I have configured following alert-rules.yml as follows:
groups:
- name: alert.rules
rules:
- alert: HostOutOfMemory
expr: ((node_memory_MemAvailable_bytes / node_memory_MemTotal_bytes) * 100) < 25
for: 5m
labels:
severity: warning
annotations:
summary: "Host out of memory (instance {{ $labels.instance }})"
description: "Node memory is filling up (< 25% left)\n VALUE = {{ $value }}\n LABELS: {{ $labels }}"
- alert: HostOutOfDiskSpace
expr: (sum(node_filesystem_free_bytes) / sum(node_filesystem_size_bytes) * 100) < 30
for: 1s
labels:
severity: warning
annotations:
summary: "Host out of disk space (instance {{ $labels.instance }})"
description: "Disk is almost full (< 30% left)\n VALUE = {{ $value }}\n LABELS: {{ $labels }}"
My alert manager config looks something like this:
route:
receiver: 'teams'
group_wait: 30s
group_interval: 5m
receivers:
- name: 'teams'
webhook_configs:
- url: "http://prom2teams:8089"
send_resolved: true
I am pushing these notifications to MS Teams through prom2teams.
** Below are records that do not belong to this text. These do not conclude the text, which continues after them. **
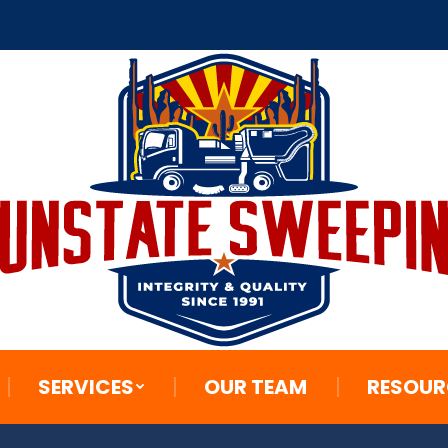
SERVICES
OUR TEAM
RESOUR
SERVICES
OUR TEAM
RESOUR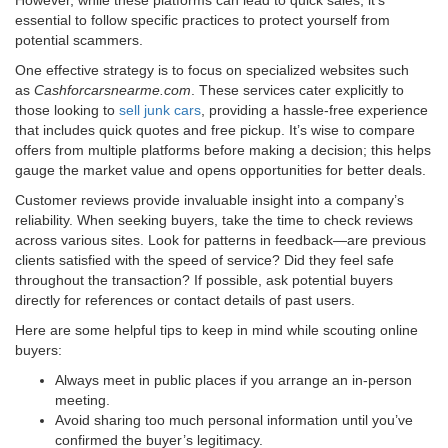
essential to follow specific practices to protect yourself from
potential scammers.
One effective strategy is to focus on specialized websites such
as
Cashforcarsnearme.com
. These services cater explicitly to
those looking to
sell junk cars
, providing a hassle-free experience
that includes quick quotes and free pickup. It’s wise to compare
offers from multiple platforms before making a decision; this helps
gauge the market value and opens opportunities for better deals.
Customer reviews provide invaluable insight into a company’s
reliability. When seeking buyers, take the time to check reviews
across various sites. Look for patterns in feedback—are previous
clients satisfied with the speed of service? Did they feel safe
throughout the transaction? If possible, ask potential buyers
directly for references or contact details of past users.
Here are some helpful tips to keep in mind while scouting online
buyers:
Always meet in public places if you arrange an in-person
meeting.
Avoid sharing too much personal information until you’ve
confirmed the buyer’s legitimacy.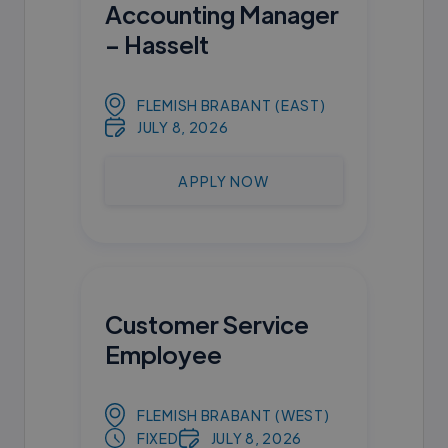
Accounting Manager
– Hasselt
FLEMISH BRABANT (EAST)
JULY 8, 2026
APPLY NOW
Customer Service
Employee
FLEMISH BRABANT (WEST)
FIXED
JULY 8, 2026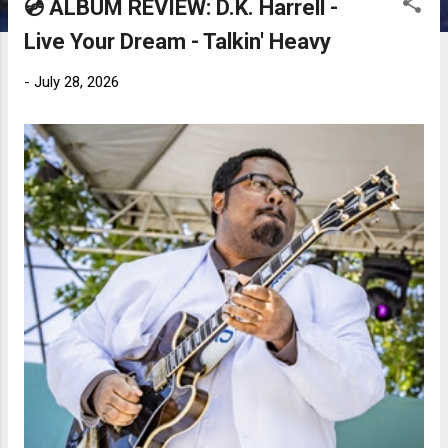
💿 ALBUM REVIEW: D.K. Harrell -
Live Your Dream - Talkin' Heavy
-
July 28, 2026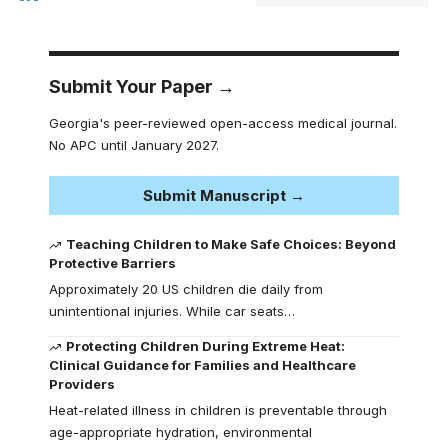
Submit Your Paper →
Georgia's peer-reviewed open-access medical journal.
No APC until January 2027.
Submit Manuscript →
Teaching Children to Make Safe Choices: Beyond
Protective Barriers
Approximately 20 US children die daily from
unintentional injuries. While car seats…
Protecting Children During Extreme Heat:
Clinical Guidance for Families and Healthcare
Providers
Heat-related illness in children is preventable through
age-appropriate hydration, environmental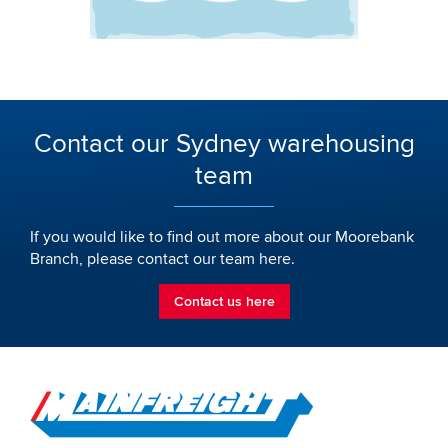
Contact our Sydney warehousing
team
If you would like to find out more about our Moorebank
Branch, please contact our team here.
Contact us here
Go to Home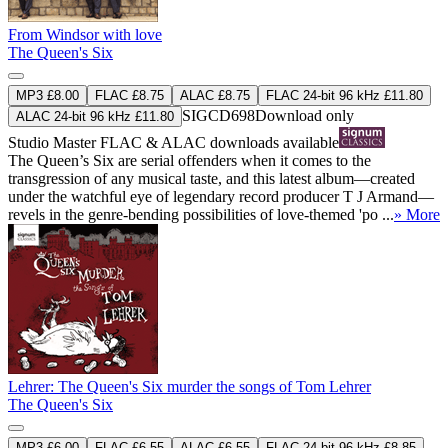
From Windsor with love
The Queen's Six
MP3 £8.00
FLAC £8.75
ALAC £8.75
FLAC 24-bit 96 kHz £11.80
SIGCD698
Download only
ALAC 24-bit 96 kHz £11.80
Studio Master
FLAC
&
ALAC
downloads available
The Queen’s Six are serial offenders when it comes to the
transgression of any musical taste, and this latest album—created
under the watchful eye of legendary record producer T J Armand—
revels in the genre-bending possibilities of love-themed 'po ...
» More
Lehrer: The Queen's Six murder the songs of Tom Lehrer
The Queen's Six
MP3 £6.00
FLAC £6.55
ALAC £6.55
FLAC 24-bit 96 kHz £8.85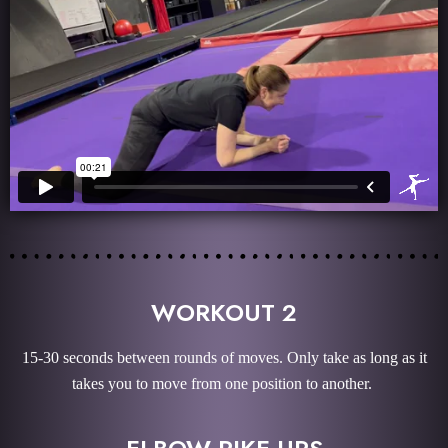
WORKOUT 2
15-30 seconds between rounds of moves. Only take as long as it
takes you to move from one position to another.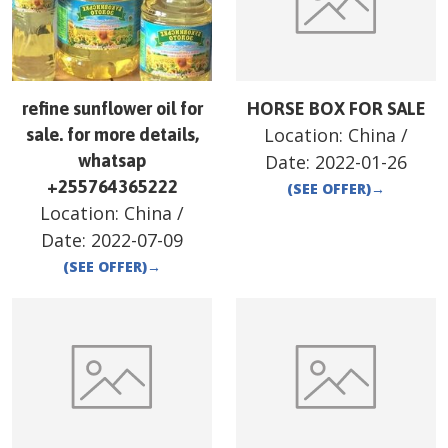
refine sunflower oil for
HORSE BOX FOR SALE
Location:
China
/
sale. for more details,
whatsap
Date:
2022-01-26
+255764365222
(SEE OFFER)
→
Location:
China
/
Date:
2022-07-09
(SEE OFFER)
→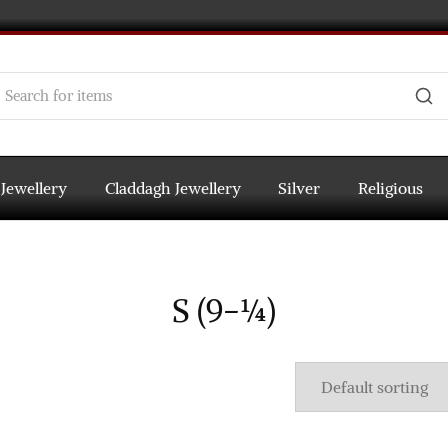
 Jewellery
Claddagh Jewellery
Silver
Religious
S (9-¼)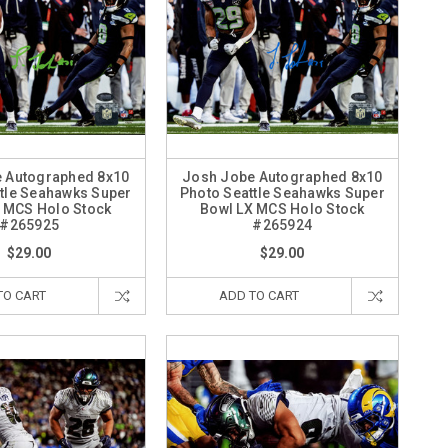
 Autographed 8x10
Josh Jobe Autographed 8x10
tle Seahawks Super
Photo Seattle Seahawks Super
 MCS Holo Stock
Bowl LX MCS Holo Stock
#265925
#265924
$29.00
$29.00
TO CART
ADD TO CART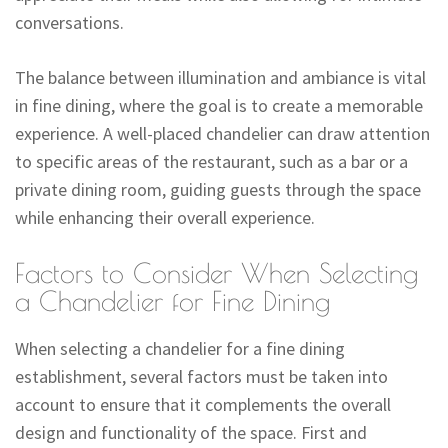
conversations.
The balance between illumination and ambiance is vital
in fine dining, where the goal is to create a memorable
experience. A well-placed chandelier can draw attention
to specific areas of the restaurant, such as a bar or a
private dining room, guiding guests through the space
while enhancing their overall experience.
Factors to Consider When Selecting
a Chandelier for Fine Dining
When selecting a chandelier for a fine dining
establishment, several factors must be taken into
account to ensure that it complements the overall
design and functionality of the space. First and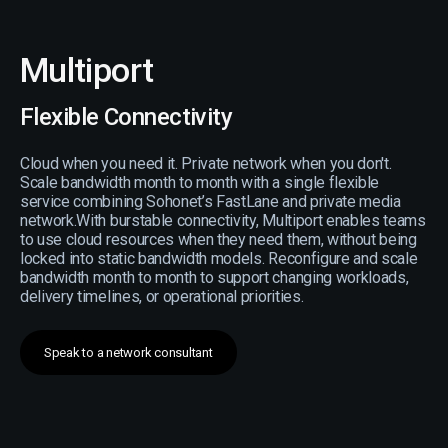
Multiport
Flexible Connectivity
Cloud when you need it. Private network when you don't.
Scale bandwidth month to month with a single flexible
service combining Sohonet’s FastLane and private media
network.With burstable connectivity, Multiport enables teams
to use cloud resources when they need them, without being
locked into static bandwidth models. Reconfigure and scale
bandwidth month to month to support changing workloads,
delivery timelines, or operational priorities.
Speak to a network consultant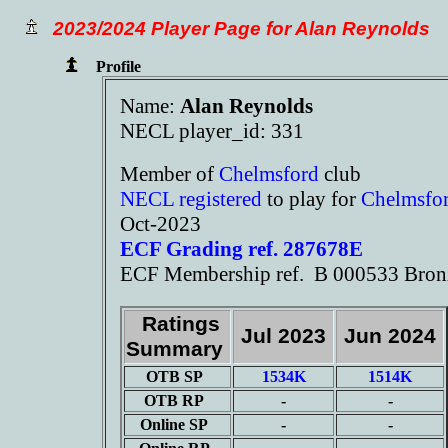
2023/2024 Player Page for Alan Reynolds
Profile
Name:
Alan Reynolds
NECL player_id: 331
Member of
Chelmsford
club
NECL registered
to play for
Chelmsfo
Oct-2023
ECF Grading ref. 287678E
ECF Membership ref. B 000533 Bron
Ratings
Jul 2023
Jun 2024
Summary
OTB SP
1534K
1514K
OTB RP
-
-
Online SP
-
-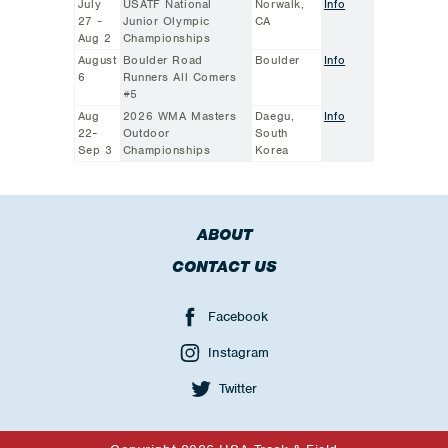
July
USATF National
Norwalk,
Info
27 -
Junior Olympic
CA
Aug 2
Championships
August
Boulder Road
Boulder
Info
6
Runners All Comers
#5
Aug
2026 WMA Masters
Daegu,
Info
22-
Outdoor
South
Sep 3
Championships
Korea
ABOUT
CONTACT US
Facebook
Instagram
Twitter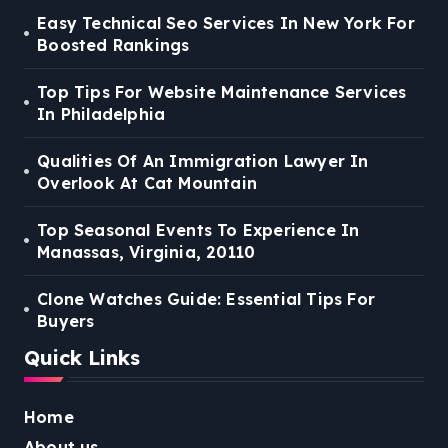
Easy Technical Seo Services In New York For
Boosted Rankings
Top Tips For Website Maintenance Services
In Philadelphia
Qualities Of An Immigration Lawyer In
Overlook At Cat Mountain
Top Seasonal Events To Experience In
Manassas, Virginia, 20110
Clone Watches Guide: Essential Tips For
Buyers
Quick Links
Home
About us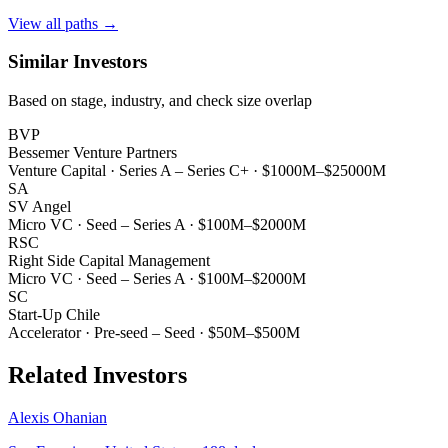
View all paths →
Similar Investors
Based on stage, industry, and check size overlap
BVP
Bessemer Venture Partners
Venture Capital
·
Series A – Series C+
·
$1000M–$25000M
SA
SV Angel
Micro VC
·
Seed – Series A
·
$100M–$2000M
RSC
Right Side Capital Management
Micro VC
·
Seed – Series A
·
$100M–$2000M
SC
Start-Up Chile
Accelerator
·
Pre-seed – Seed
·
$50M–$500M
Related Investors
Alexis Ohanian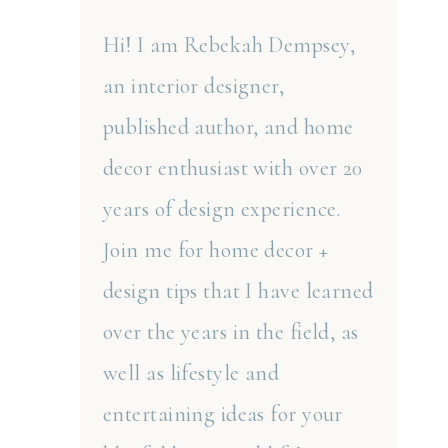
Hi! I am Rebekah Dempsey,
an interior designer,
published author, and home
decor enthusiast with over 20
years of design experience.
Join me for home decor +
design tips that I have learned
over the years in the field, as
well as lifestyle and
entertaining ideas for your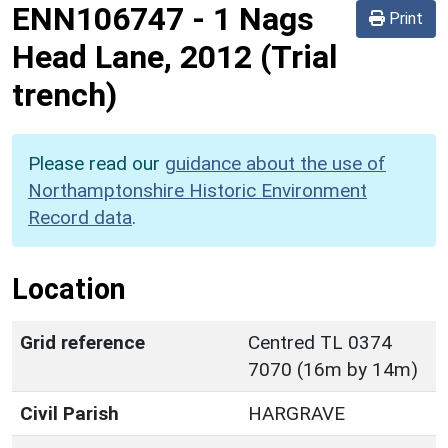
ENN106747
-
1 Nags
Print
Head Lane, 2012 (Trial
trench)
Please read our
guidance about the use of
Northamptonshire Historic Environment
Record data
.
Location
Grid reference
Centred TL 0374
7070 (16m by 14m)
Civil Parish
HARGRAVE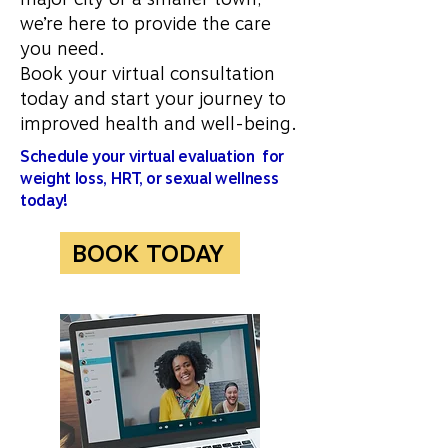
we’re here to provide the care
you need.
Book your virtual consultation
today and start your journey to
improved health and well-being.
Schedule your virtual evaluation for
weight loss, HRT, or sexual wellness
today!
BOOK TODAY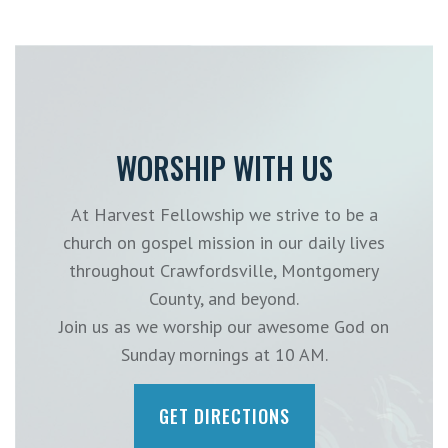
WORSHIP WITH US
At Harvest Fellowship we strive to be a
church on gospel mission in our daily lives
throughout Crawfordsville, Montgomery
County, and beyond.
Join us as we worship our awesome God on
Sunday mornings at 10 AM.
GET DIRECTIONS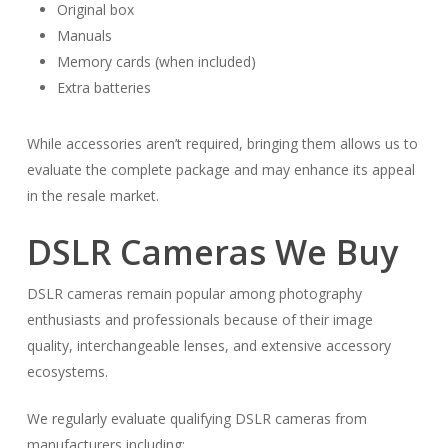
Original box
Manuals
Memory cards (when included)
Extra batteries
While accessories aren’t required, bringing them allows us to
evaluate the complete package and may enhance its appeal
in the resale market.
DSLR Cameras We Buy
DSLR cameras remain popular among photography
enthusiasts and professionals because of their image
quality, interchangeable lenses, and extensive accessory
ecosystems.
We regularly evaluate qualifying DSLR cameras from
manufacturers including: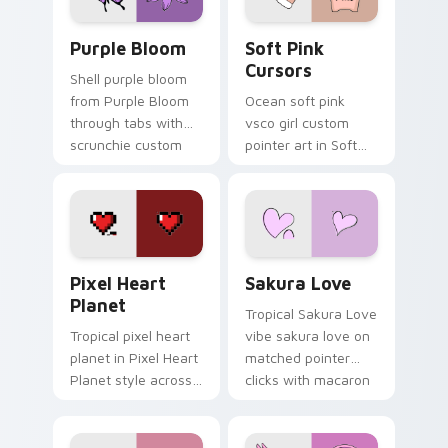
Purple Bloom custom cursor pack preview for Chr
Soft Pink Cursors custom c
Purple Bloom
Soft Pink
Cursors
Shell purple bloom
from Purple Bloom
Ocean soft pink
through tabs with
vsco girl custom
scrunchie custom
pointer art in Soft
cursor vsco girl
Pink Cursors style
mood.
across your custom
cursor pair with
sunset vsco tab
energy.
Pixel Heart Planet custom cursor pack preview fo
Sakura Love custom cursor
Pixel Heart
Sakura Love
Planet
Tropical Sakura Love
Tropical pixel heart
vibe sakura love on
planet in Pixel Heart
matched pointer
Planet style across
clicks with macaron
your custom cursor
custom cursor
pair with sunset
sweetness.
vsco tab energy.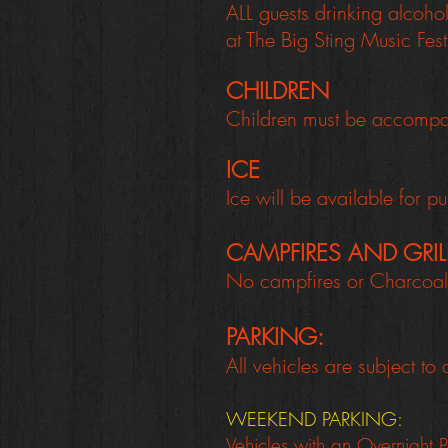
ALL guests drinking alcoho
at The Big Sting Music Fest
CHILDREN
Children must be accompani
ICE
Ice will be available for 
CAMPFIRES AND GRI
No campfires or Charcoal 
PARKING:
All vehicles are subject to
WEEKEND PARKING:
Vehicles with an Overnight P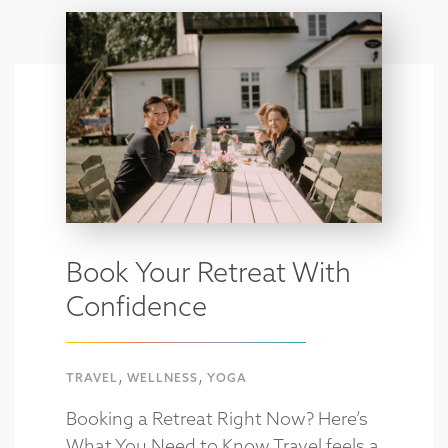
Book Your Retreat With
Confidence
,
,
TRAVEL
WELLNESS
YOGA
Booking a Retreat Right Now? Here’s
What You Need to Know Travel feels a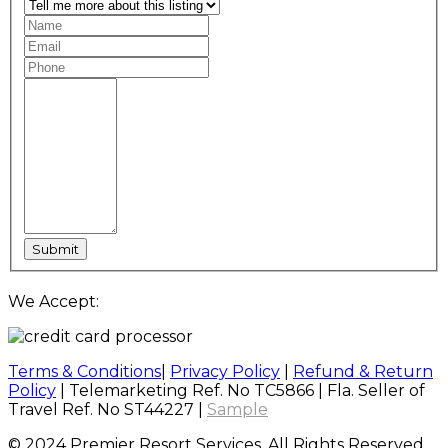
We Accept:
Terms & Conditions
|
Privacy Policy
|
Refund & Return
Policy
| Telemarketing Ref. No TC5866 | Fla. Seller of
Travel Ref. No ST44227 |
Sample
© 2024 Premier Resort Services, All Rights Reserved.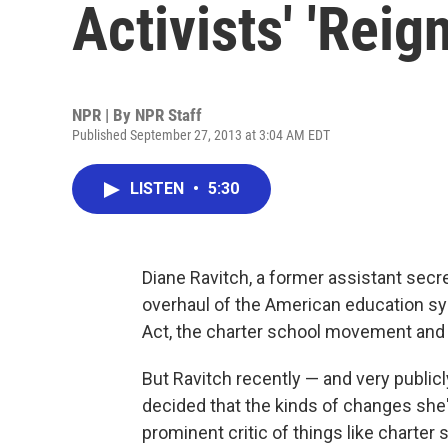
Activists' 'Reign
NPR | By
NPR Staff
Published September 27, 2013 at 3:04 AM EDT
LISTEN
•
5:30
Diane Ravitch, a former assistant secr
overhaul of the American education sy
Act, the charter school movement and 
But Ravitch recently — and very public
decided that the kinds of changes she
prominent critic of things like charter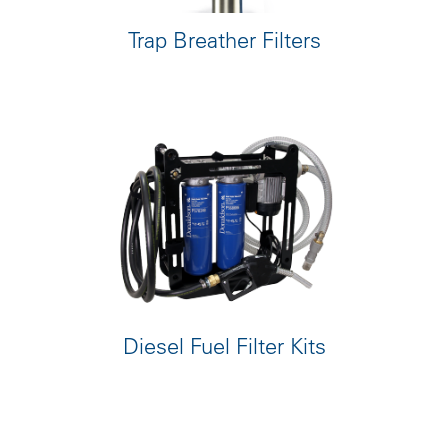
Trap Breather Filters
Diesel Fuel Filter Kits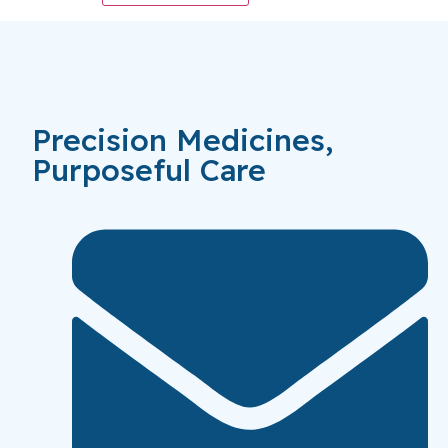
Precision Medicines,
Purposeful Care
These notifications gets displayed in teams as follows:
Note that for "Host out of Memory" alert, it says "In host: node-exporter:9100" , while for "Host out of Disk space" alert, it says "In host: unknown". Why is it so?
Because query
(sum(node_filesystem_free_bytes) / sum(node_filesystem_size_bytes) * 100) < 30
doesn't return label instance
. In fact, it doesn't return any labels.
If you want simply preserve instance
label you can used sum by
instead of sum
:
(sum by (instance) (node_filesystem_free_bytes) / sum by (instance)(node_filesystem_size_bytes) * 100) < 30
But I would argue, that alert without aggregation would much more reasonable, as it will provide detailed information on what caused alert, and also alert will be created if device is over threshold (not like current state where alert is created only if total volume of devices is checked).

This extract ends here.